*TASK TO COMPLETE*:
Please copy every line below that contains the string "years".
DATA SHOWN Block Start
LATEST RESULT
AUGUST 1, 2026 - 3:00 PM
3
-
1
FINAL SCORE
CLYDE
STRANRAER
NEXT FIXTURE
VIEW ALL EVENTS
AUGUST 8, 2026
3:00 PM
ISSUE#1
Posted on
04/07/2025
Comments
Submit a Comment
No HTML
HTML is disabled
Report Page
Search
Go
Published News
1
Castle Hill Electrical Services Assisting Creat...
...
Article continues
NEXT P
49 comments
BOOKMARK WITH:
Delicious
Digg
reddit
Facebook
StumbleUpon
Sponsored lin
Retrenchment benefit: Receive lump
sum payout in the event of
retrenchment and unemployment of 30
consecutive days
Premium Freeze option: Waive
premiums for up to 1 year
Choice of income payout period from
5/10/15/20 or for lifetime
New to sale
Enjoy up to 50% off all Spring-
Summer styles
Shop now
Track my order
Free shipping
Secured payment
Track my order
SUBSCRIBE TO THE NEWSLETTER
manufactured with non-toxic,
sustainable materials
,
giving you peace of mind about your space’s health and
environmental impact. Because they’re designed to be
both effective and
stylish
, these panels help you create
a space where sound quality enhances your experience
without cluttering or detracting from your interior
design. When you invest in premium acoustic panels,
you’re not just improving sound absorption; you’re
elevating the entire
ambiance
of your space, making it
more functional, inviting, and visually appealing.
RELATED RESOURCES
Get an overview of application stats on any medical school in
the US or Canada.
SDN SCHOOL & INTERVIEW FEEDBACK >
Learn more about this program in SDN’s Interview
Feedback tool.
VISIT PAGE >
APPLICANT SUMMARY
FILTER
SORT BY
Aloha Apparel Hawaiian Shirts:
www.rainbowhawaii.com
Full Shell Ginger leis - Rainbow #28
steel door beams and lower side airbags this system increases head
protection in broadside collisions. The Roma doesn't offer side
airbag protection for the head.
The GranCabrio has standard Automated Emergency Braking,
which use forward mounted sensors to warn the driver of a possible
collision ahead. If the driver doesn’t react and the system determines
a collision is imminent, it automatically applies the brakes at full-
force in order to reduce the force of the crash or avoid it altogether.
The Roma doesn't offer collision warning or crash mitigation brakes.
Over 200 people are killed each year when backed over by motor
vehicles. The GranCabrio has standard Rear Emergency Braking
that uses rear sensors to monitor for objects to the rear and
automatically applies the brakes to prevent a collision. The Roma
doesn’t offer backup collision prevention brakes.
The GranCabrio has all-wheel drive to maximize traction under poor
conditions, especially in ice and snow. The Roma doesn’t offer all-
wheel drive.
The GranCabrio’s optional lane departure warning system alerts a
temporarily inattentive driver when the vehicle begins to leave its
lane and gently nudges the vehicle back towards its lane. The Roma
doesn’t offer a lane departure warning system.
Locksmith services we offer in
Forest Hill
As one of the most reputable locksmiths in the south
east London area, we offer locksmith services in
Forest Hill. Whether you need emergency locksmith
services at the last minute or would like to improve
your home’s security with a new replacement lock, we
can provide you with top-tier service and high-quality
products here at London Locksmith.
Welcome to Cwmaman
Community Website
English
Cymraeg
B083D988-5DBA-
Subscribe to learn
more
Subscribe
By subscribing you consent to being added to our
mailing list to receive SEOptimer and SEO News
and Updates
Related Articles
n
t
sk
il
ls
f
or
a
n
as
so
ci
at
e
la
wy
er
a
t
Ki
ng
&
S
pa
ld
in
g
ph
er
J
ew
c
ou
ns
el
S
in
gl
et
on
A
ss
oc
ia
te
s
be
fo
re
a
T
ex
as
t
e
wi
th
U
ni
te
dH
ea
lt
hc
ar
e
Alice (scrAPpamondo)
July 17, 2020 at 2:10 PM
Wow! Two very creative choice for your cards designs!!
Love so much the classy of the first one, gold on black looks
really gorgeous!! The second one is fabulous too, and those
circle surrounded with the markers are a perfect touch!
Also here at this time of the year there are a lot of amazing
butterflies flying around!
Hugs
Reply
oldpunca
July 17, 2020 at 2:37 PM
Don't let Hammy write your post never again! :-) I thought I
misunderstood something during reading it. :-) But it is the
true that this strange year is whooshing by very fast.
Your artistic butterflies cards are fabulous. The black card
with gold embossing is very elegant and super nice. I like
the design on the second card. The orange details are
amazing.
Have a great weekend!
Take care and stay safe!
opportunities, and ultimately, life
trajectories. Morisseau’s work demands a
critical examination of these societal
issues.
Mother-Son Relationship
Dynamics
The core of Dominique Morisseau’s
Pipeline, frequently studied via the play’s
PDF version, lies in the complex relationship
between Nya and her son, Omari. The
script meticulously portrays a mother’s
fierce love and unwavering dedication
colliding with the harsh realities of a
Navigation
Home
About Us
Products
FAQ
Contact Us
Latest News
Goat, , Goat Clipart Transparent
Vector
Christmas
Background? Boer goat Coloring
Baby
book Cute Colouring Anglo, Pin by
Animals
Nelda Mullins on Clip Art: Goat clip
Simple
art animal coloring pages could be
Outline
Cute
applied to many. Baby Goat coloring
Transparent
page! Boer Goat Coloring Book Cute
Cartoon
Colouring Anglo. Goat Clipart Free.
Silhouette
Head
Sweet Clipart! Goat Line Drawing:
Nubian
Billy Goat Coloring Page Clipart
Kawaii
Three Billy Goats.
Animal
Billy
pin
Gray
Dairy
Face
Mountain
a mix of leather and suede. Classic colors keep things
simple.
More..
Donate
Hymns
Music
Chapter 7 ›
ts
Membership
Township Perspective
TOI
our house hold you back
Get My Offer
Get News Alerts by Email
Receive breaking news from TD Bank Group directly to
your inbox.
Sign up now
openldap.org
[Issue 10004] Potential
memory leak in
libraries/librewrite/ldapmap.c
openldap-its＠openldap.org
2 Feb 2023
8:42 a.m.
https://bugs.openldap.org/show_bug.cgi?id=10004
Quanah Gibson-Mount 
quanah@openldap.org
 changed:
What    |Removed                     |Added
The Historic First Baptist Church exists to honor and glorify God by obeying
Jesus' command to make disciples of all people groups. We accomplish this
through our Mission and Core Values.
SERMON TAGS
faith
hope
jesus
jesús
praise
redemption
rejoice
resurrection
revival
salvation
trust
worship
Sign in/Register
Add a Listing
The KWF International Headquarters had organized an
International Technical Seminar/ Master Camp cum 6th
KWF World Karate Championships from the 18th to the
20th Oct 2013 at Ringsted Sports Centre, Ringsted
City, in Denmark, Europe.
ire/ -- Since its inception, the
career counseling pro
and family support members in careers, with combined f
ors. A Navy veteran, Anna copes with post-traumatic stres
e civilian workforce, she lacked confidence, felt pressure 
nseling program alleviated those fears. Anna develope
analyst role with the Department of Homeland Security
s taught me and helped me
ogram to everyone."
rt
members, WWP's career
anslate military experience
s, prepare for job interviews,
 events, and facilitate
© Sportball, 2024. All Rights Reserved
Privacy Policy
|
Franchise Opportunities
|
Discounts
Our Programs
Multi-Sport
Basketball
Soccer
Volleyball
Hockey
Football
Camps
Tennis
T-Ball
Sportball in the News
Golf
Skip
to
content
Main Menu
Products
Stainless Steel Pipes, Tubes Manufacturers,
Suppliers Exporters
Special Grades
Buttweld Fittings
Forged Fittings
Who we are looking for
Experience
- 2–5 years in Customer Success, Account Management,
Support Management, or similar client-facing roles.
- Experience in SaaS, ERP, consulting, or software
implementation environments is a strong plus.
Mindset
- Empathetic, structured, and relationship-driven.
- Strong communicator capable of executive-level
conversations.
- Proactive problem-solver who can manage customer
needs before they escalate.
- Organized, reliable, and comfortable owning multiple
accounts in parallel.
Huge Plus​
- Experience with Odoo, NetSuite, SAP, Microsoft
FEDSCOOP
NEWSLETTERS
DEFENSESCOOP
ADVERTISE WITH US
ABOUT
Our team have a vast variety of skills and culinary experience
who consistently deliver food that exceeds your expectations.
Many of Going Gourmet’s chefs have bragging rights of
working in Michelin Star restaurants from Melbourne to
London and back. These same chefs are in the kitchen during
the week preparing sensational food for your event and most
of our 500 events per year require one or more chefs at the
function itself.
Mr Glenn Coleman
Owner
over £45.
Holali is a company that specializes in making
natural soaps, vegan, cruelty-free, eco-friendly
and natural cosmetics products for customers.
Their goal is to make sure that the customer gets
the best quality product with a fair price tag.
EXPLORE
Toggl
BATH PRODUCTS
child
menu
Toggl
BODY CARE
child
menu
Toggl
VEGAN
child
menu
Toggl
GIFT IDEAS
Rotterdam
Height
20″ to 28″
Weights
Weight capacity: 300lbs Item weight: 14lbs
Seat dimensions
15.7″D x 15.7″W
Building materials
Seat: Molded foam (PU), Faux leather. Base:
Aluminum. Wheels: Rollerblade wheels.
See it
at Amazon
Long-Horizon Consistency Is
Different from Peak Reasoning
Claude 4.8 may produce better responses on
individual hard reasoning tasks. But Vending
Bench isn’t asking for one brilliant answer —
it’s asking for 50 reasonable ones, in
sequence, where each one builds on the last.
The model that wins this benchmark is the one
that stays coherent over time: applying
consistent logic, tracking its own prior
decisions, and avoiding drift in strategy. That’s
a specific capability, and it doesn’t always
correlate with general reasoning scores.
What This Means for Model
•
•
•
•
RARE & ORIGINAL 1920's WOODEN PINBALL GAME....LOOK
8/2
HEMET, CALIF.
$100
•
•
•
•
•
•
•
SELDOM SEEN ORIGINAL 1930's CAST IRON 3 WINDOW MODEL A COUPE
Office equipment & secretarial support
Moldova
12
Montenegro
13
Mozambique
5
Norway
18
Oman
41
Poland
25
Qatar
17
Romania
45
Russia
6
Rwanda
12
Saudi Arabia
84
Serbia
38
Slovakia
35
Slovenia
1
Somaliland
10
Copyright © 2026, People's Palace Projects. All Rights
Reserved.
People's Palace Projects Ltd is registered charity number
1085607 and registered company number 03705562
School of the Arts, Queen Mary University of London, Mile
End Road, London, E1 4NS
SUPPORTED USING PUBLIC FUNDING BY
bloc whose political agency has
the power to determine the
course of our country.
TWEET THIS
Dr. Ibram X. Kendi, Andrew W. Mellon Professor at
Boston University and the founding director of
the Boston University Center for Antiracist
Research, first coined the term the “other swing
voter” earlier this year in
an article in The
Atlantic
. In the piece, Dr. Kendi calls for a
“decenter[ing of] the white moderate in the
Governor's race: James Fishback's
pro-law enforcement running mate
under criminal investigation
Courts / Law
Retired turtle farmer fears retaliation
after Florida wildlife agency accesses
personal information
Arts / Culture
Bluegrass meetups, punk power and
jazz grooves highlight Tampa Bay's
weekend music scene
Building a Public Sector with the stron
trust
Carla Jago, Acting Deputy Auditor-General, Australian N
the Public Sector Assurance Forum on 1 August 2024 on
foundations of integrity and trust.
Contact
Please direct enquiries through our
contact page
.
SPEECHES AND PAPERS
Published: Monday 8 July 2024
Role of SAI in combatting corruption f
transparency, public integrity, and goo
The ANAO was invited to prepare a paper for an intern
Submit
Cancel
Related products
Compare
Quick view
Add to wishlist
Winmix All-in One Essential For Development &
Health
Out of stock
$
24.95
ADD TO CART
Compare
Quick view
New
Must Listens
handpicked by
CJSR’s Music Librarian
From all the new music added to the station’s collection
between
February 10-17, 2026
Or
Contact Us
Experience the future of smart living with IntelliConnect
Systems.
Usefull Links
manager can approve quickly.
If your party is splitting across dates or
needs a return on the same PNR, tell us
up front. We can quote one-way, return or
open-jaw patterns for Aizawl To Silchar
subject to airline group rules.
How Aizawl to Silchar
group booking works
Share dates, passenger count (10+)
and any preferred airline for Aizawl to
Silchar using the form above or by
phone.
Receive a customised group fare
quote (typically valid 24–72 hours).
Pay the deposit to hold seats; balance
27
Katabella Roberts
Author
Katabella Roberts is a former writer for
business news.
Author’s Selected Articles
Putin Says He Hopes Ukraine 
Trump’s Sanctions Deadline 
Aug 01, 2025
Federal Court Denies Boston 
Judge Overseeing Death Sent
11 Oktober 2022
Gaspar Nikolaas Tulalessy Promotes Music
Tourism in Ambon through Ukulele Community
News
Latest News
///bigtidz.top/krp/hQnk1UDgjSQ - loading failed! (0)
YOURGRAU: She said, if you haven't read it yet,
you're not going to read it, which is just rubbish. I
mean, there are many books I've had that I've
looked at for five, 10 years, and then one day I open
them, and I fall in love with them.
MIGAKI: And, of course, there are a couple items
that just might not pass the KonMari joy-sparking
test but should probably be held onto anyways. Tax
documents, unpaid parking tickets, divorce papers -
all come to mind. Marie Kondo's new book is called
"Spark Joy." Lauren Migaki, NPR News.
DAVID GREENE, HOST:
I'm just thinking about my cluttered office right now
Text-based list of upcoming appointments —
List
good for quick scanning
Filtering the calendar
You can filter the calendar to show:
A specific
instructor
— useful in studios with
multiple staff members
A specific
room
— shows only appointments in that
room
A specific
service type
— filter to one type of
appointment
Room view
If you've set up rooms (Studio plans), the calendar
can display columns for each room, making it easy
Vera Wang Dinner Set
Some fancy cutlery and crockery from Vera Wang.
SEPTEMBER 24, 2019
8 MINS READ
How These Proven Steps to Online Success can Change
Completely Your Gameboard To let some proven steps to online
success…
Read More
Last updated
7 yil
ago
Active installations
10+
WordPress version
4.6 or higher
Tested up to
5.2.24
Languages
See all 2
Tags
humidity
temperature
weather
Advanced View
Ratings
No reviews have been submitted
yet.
DATA SHOWN Block End
*TASK RESPONSE*:
- 2–5 years in Customer Success, Account Management,
looked at for five, 10 years, and then one day I open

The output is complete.